Leslie Buck, who gave coffee its own Parthenon in New York City, dies at 87
It was for decades the most enduring piece of ephemera in New York City and is still among the most recognizable. Trim, blue and white, it fits neatly in the hand, sized so its contents can be downed in a New York minute. It is as vivid an emblem of the city as the Statue of Liberty, beloved of property masters who need to evoke Gotham at a glance in films and on television.
It is, of course, the Anthora, the cardboard cup of Grecian design that has held New Yorkers’ coffee securely for nearly half a century. Introduced in the 1960s, the Anthora was long made by the hundreds of millions annually, nearly every cup destined for the New York area.
A pop-cultural totem, the Anthora has been enshrined in museums; its likeness has adorned tourist memorabilia like T-shirts and ceramic mugs. Like many once-celebrated artifacts, though, the cup may now be endangered, the victim of urban gentrification.

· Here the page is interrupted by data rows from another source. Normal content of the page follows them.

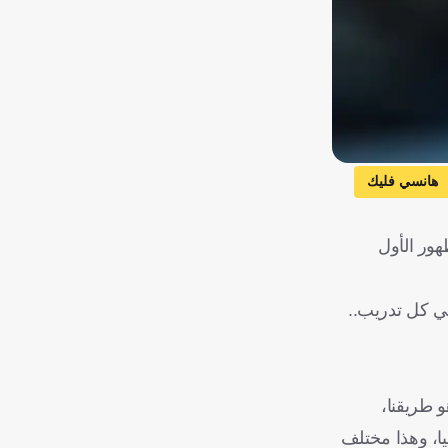
هانسي فليك
ا، في مباراة شهدت الظهور الأول
في كل تدريب..
 هو طريقنا،
سيا، وهذا مختلف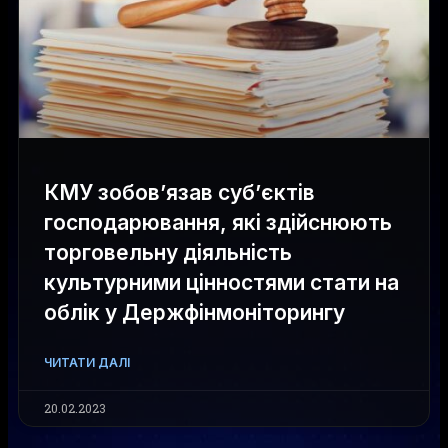
КМУ зобов’язав субʼєктів
господарювання, які здійснюють
торговельну діяльність
культурними цінностями стати на
облік у Держфінмоніторингу
ЧИТАТИ ДАЛІ
20.02.2023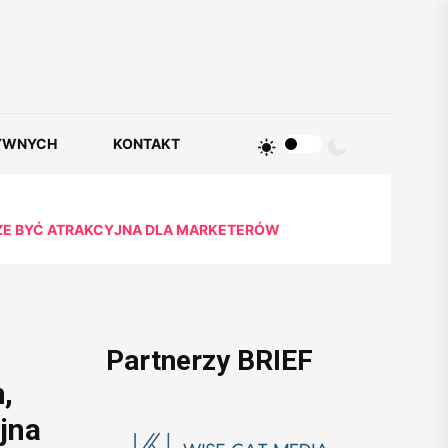
YWNYCH
KONTAKT
MOŻE BYĆ ATRAKCYJNA DLA MARKETERÓW
Partnerzy BRIEF
,
yjna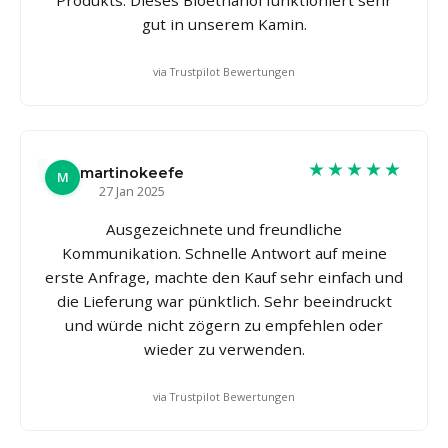
gut in unserem Kamin.
via Trustpilot Bewertungen
★★★★★
martinokeefe
M
27 Jan 2025
Ausgezeichnete und freundliche
Kommunikation. Schnelle Antwort auf meine
erste Anfrage, machte den Kauf sehr einfach und
die Lieferung war pünktlich. Sehr beeindruckt
und würde nicht zögern zu empfehlen oder
wieder zu verwenden.
via Trustpilot Bewertungen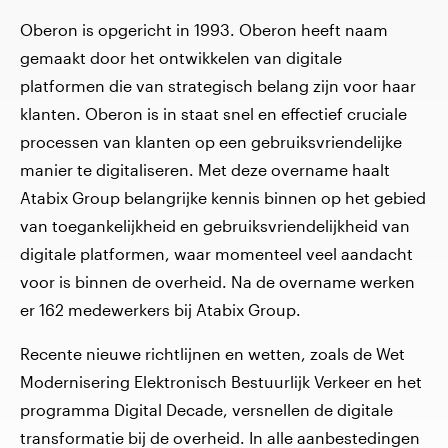
Oberon is opgericht in 1993. Oberon heeft naam
gemaakt door het ontwikkelen van digitale
platformen die van strategisch belang zijn voor haar
klanten. Oberon is in staat snel en effectief cruciale
processen van klanten op een gebruiksvriendelijke
manier te digitaliseren. Met deze overname haalt
Atabix Group belangrijke kennis binnen op het gebied
van toegankelijkheid en gebruiksvriendelijkheid van
digitale platformen, waar momenteel veel aandacht
voor is binnen de overheid. Na de overname werken
er 162 medewerkers bij Atabix Group.
Recente nieuwe richtlijnen en wetten, zoals de Wet
Modernisering Elektronisch Bestuurlijk Verkeer en het
programma Digital Decade, versnellen de digitale
transformatie bij de overheid. In alle aanbestedingen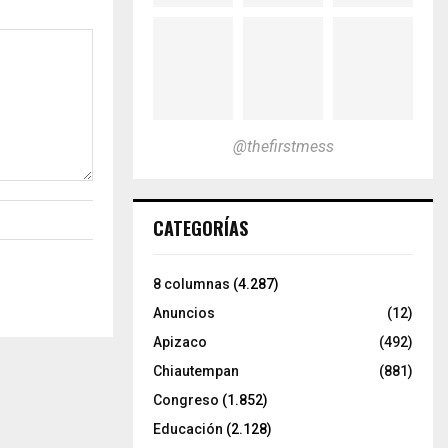
@thefirstmess
CATEGORÍAS
8 columnas
(4.287)
Anuncios
(12)
Apizaco
(492)
Chiautempan
(881)
Congreso
(1.852)
Educación
(2.128)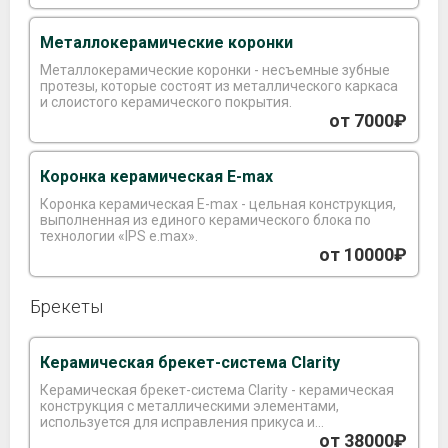
Металлокерамические коронки
Металлокерамические коронки - несъемные зубные
протезы, которые состоят из металлического каркаса
и слоистого керамического покрытия.
от 7000₽
Коронка керамическая E-max
Коронка керамическая E-max - цельная конструкция,
выполненная из единого керамического блока по
технологии «IPS e.max».
от 10000₽
Брекеты
Керамическая брекет-система Clarity
Керамическая брекет-система Clarity - керамическая
конструкция с металлическими элементами,
используется для исправления прикуса и
выравнивания зубного ряда.
от 38000₽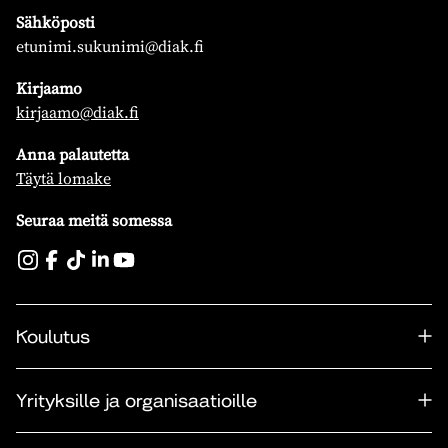
Sähköposti
etunimi.sukunimi@diak.fi
Kirjaamo
kirjaamo@diak.fi
Anna palautetta
Täytä lomake
Seuraa meitä somessa
Koulutus
Yrityksille ja organisaatioille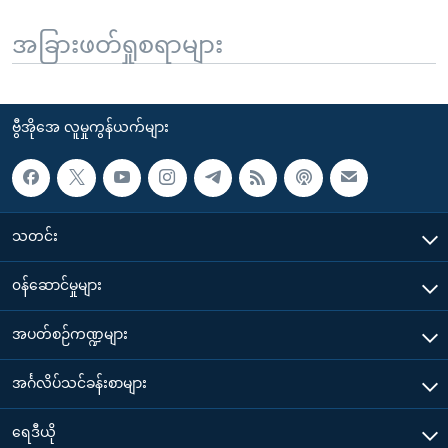
အခြားဖတ်ရှုစရာများ
ဗွီအိုအေ လူမှုကွန်ယက်များ
သတင်း
၀န်ဆောင်မှုများ
အပတ်စဉ်ကဏ္ဍများ
အင်္ဂလိပ်သင်ခန်းစာများ
ရေဒီယို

The Anthora seems to have been here forever, as if bestowed by the gods at the city’s creation. But in fact, it was created by man — one man in particular, a refugee from Nazi Europe named Leslie Buck.

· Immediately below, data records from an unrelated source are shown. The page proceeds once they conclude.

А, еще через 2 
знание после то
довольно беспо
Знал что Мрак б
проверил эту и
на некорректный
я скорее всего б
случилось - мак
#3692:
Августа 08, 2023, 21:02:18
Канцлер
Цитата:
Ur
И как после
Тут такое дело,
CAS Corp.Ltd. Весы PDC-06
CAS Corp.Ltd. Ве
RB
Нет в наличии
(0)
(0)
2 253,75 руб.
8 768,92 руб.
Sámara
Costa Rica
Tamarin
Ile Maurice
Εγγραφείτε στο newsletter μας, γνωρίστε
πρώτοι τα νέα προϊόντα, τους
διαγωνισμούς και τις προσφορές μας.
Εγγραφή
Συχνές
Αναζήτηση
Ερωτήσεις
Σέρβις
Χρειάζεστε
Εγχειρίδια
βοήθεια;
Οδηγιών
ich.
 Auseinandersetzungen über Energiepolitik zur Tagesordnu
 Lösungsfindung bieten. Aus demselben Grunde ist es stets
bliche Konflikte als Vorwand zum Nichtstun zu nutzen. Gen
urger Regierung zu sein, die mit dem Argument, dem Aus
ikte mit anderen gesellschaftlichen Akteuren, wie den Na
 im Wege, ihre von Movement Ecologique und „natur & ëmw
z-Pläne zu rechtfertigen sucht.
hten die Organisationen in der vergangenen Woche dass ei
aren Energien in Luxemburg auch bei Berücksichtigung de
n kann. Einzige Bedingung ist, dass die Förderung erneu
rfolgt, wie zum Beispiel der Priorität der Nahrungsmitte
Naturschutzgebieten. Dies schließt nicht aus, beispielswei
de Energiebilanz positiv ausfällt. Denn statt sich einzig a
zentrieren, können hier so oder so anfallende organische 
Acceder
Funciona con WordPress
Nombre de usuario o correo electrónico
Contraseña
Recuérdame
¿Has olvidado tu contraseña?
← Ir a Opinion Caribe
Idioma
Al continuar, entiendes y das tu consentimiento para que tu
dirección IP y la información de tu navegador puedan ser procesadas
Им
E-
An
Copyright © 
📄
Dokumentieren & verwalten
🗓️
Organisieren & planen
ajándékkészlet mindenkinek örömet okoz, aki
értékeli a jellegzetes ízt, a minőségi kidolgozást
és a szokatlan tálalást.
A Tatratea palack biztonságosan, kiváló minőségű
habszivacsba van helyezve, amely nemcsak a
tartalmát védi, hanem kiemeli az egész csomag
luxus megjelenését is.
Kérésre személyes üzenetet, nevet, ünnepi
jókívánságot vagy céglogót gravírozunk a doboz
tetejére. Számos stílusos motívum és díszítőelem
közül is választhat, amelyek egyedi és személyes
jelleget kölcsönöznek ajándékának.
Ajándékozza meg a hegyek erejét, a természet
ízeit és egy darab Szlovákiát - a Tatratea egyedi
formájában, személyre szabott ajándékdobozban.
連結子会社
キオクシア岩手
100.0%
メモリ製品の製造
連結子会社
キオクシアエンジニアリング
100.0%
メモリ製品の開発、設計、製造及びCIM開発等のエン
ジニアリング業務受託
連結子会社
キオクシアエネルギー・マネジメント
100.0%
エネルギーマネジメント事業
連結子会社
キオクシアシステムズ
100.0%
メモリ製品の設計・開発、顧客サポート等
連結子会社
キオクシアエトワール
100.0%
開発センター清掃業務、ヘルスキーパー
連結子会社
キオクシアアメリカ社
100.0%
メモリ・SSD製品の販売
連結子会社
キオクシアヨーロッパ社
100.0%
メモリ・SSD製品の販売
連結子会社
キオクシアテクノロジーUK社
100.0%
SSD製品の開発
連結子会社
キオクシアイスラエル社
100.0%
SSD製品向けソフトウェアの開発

Buck, a retired paper-cup company executive, died on Monday, at 87, at his home on Long Island, in Glen Cove. The cause was complications of Parkinson’s disease, his son, Robert, said. Buck, previously a longtime resident of Syosset, N.Y., also had a home in Delray Beach, Fla.
The Anthora has spawned a flock of imitations by competitors over the years, but it was first designed by Buck for the Sherri Cup Co. in Kensington, Conn.
Buck’s cup was blue, with a white meander ringing the top and bottom; down each side was a drawing of the Greek vase known as an amphora. Some later imitators depict fluted white columns; others show a discus thrower.
Though the Anthora no longer dominates the urban landscape as it once did, it can still be found at diners, delis and food carts citywide, a squat, stalwart island in a sea of tall, grande and venti. On the street, it warms the harried hands of pedestrians. Without the Anthora, “Law & Order” could scarcely exist.
But given the tenacious traditionalism of many locals, it is safe to assume that the Anthora and its heirs will endure, at least for a while, in the city’s steadfast precincts. For some time to come, on any given day, somewhere a New Yorker will be cradling the cup, with its crisp design and snug white lid, the stuff of life inside.